### What to do
Check each line of the records for "Where"; collect those that have it.
-- Data supplied follows --
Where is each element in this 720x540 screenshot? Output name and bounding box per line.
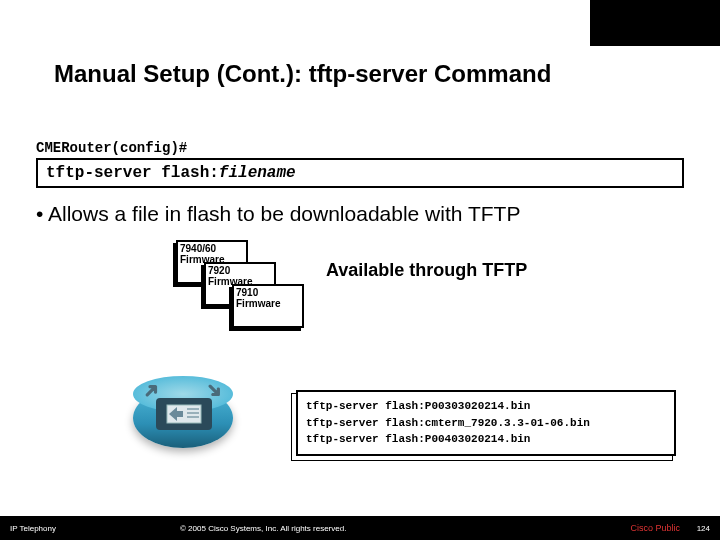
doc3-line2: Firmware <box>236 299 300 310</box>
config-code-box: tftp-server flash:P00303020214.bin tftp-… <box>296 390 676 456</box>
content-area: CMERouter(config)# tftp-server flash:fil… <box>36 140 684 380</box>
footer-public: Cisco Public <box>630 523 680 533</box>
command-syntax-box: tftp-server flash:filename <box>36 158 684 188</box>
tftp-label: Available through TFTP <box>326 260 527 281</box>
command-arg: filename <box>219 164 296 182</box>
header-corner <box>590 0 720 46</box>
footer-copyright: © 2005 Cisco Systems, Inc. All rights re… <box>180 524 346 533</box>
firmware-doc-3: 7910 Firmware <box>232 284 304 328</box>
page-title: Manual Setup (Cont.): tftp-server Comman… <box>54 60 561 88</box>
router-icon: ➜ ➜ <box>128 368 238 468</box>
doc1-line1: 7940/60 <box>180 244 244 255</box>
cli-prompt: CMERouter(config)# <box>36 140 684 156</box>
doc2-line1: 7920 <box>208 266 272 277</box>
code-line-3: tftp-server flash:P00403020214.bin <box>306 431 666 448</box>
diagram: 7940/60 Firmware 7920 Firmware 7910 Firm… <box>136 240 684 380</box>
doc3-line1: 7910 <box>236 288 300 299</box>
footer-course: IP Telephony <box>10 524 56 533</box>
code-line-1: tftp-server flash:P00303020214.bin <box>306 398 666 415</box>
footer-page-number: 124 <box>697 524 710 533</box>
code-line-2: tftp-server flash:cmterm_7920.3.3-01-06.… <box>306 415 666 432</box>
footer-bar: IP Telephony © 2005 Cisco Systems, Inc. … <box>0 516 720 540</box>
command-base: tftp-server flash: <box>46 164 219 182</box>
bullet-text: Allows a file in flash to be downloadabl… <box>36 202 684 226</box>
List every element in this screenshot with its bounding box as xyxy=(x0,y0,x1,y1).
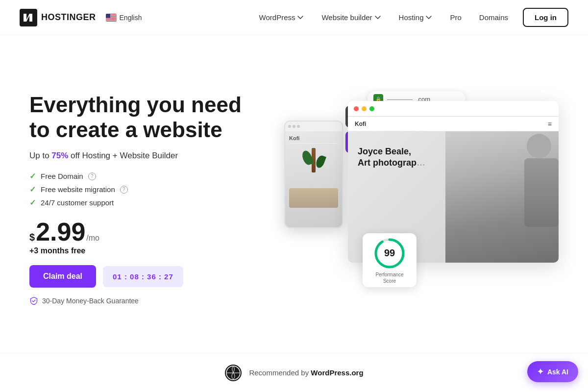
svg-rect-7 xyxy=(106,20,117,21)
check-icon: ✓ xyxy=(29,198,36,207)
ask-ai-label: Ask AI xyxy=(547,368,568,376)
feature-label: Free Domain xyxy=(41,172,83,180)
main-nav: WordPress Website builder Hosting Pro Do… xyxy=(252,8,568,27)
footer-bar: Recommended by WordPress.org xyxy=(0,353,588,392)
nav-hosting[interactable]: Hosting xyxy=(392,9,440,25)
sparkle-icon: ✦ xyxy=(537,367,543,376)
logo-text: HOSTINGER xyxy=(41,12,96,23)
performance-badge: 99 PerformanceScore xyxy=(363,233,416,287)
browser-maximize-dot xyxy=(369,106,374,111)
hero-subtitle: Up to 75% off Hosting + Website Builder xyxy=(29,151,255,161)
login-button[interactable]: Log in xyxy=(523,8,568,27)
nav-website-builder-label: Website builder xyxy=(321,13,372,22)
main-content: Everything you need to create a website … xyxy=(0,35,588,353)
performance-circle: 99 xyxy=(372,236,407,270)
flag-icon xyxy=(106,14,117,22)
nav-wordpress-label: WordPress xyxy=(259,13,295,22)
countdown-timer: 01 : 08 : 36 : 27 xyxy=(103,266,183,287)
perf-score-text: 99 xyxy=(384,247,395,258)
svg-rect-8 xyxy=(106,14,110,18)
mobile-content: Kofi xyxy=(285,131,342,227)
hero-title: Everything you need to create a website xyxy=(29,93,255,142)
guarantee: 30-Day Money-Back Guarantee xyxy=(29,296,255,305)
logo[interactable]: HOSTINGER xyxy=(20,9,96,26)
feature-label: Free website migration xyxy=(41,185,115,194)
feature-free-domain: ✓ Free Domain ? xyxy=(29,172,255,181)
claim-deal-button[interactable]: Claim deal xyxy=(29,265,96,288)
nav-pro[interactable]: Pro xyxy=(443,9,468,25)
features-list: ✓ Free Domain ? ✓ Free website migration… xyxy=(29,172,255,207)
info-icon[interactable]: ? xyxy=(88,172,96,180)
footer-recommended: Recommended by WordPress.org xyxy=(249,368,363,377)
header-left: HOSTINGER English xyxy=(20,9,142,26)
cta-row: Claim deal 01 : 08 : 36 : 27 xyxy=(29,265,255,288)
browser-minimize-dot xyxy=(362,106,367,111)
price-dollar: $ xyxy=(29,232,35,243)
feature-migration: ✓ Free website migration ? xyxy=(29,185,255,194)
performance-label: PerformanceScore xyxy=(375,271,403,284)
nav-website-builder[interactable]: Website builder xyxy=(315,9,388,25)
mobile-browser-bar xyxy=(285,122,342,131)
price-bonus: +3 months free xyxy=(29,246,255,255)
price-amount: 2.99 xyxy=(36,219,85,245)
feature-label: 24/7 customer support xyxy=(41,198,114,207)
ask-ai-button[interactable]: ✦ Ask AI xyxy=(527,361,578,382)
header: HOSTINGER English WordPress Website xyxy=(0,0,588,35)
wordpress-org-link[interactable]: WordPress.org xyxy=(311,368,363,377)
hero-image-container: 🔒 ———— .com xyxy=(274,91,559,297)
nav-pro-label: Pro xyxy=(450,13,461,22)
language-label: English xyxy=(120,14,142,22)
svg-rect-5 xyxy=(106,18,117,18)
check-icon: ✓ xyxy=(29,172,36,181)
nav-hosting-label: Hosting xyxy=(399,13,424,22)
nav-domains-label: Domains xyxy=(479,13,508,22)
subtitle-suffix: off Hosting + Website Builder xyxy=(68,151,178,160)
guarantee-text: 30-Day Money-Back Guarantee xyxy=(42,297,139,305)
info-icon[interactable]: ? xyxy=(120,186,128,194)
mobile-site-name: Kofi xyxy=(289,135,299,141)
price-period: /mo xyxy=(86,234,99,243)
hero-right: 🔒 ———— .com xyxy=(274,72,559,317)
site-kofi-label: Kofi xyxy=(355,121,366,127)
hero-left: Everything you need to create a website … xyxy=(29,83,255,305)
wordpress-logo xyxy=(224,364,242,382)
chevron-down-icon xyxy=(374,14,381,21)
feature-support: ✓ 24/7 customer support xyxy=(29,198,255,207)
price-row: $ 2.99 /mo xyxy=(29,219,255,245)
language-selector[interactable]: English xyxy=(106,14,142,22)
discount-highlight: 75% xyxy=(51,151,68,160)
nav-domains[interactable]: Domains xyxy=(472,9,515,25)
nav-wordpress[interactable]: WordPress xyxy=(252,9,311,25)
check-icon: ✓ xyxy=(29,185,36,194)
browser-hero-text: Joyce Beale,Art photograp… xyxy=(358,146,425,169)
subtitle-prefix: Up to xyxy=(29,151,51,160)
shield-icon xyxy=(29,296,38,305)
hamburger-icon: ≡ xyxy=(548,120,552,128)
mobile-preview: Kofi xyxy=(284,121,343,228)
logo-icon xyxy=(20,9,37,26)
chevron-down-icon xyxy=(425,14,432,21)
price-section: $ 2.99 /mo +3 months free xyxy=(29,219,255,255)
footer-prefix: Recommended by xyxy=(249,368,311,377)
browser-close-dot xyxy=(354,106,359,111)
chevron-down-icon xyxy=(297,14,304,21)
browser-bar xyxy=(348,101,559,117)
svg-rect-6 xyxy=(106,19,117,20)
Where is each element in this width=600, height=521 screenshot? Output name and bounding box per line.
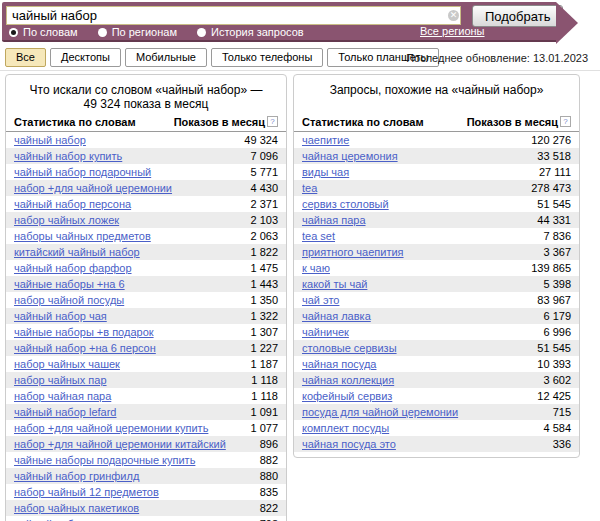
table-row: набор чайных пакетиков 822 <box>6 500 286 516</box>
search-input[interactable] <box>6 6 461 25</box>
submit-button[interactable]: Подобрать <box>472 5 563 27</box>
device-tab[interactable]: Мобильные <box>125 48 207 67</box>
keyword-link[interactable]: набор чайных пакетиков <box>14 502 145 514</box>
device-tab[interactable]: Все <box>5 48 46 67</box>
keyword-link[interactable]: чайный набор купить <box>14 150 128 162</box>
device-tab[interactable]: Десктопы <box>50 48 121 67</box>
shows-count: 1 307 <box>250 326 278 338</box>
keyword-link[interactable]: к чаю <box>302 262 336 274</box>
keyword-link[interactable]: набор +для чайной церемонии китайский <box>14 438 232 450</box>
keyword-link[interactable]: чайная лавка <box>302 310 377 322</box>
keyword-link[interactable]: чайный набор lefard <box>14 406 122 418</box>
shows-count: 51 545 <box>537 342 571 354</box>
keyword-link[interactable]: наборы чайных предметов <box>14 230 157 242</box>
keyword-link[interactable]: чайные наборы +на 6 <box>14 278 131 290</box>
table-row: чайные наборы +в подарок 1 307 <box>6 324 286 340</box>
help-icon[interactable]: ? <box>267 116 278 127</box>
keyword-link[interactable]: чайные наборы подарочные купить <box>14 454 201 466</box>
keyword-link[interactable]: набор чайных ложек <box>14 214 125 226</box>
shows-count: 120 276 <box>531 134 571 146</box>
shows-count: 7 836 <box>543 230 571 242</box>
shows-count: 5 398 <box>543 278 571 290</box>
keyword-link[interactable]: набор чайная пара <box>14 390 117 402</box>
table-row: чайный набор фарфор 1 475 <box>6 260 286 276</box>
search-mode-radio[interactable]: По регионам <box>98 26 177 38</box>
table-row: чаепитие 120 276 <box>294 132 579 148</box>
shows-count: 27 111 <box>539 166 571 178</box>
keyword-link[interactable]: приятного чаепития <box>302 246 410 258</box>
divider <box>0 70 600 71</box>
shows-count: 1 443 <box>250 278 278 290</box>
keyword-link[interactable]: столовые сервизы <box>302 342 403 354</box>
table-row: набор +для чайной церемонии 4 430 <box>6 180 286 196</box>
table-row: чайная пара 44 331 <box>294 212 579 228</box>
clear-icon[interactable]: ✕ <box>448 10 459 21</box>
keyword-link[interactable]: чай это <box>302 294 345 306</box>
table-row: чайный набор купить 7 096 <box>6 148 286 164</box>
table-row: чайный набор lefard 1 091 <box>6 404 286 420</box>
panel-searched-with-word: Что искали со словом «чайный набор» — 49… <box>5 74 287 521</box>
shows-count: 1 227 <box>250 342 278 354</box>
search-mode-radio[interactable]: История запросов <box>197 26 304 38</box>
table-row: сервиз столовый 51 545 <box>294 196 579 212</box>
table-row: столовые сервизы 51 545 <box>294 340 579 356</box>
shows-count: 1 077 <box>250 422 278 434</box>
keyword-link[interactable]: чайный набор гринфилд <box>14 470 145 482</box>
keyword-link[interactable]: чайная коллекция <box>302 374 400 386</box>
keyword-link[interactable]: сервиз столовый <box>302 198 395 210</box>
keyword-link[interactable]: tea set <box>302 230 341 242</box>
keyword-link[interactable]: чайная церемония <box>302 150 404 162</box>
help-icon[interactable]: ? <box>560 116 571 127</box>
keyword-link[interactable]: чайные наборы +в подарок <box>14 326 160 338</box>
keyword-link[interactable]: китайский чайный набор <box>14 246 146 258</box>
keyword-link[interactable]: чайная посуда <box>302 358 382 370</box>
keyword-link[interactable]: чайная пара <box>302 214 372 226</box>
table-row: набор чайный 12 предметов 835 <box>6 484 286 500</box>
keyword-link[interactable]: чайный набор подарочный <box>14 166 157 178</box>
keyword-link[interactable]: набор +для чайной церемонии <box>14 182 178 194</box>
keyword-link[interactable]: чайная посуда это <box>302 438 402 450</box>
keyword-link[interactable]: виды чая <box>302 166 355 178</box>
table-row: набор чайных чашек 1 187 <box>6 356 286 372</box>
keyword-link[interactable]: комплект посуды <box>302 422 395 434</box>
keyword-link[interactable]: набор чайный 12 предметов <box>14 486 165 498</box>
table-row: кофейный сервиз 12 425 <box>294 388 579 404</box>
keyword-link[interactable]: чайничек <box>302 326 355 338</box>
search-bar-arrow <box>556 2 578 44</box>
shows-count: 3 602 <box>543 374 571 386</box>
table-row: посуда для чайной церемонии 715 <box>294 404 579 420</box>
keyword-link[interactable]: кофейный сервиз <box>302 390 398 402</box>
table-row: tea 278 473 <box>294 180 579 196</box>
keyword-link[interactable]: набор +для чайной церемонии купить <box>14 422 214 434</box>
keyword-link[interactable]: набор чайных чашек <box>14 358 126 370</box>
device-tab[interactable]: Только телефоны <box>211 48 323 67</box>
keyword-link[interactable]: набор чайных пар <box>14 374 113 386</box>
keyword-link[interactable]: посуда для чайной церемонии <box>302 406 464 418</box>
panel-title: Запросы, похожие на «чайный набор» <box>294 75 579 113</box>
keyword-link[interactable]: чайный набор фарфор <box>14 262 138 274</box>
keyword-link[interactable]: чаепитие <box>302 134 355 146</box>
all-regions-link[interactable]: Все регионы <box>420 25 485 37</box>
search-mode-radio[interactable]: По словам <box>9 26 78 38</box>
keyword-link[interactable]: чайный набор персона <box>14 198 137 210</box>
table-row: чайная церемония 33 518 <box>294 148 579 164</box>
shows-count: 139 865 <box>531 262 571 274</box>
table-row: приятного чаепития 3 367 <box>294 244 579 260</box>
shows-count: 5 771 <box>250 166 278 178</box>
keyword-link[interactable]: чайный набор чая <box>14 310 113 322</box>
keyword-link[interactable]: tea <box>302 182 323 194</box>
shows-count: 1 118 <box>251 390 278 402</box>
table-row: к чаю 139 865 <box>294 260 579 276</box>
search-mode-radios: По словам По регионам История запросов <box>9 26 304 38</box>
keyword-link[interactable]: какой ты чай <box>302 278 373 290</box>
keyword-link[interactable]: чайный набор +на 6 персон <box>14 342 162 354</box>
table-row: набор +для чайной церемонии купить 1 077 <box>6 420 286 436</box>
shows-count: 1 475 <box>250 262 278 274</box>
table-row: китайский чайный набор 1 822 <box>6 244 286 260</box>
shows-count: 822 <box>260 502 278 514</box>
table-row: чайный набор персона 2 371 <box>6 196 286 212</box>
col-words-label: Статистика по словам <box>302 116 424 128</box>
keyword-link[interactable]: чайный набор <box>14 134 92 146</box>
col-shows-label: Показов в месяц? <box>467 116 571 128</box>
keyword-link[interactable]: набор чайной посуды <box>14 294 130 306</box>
-- Data supplied concluded --
### Written solution
Where is each element in this 720x540 screenshot? Output name and bounding box per line.
Where is each element in this width=600, height=521 screenshot? Output name and bounding box per line.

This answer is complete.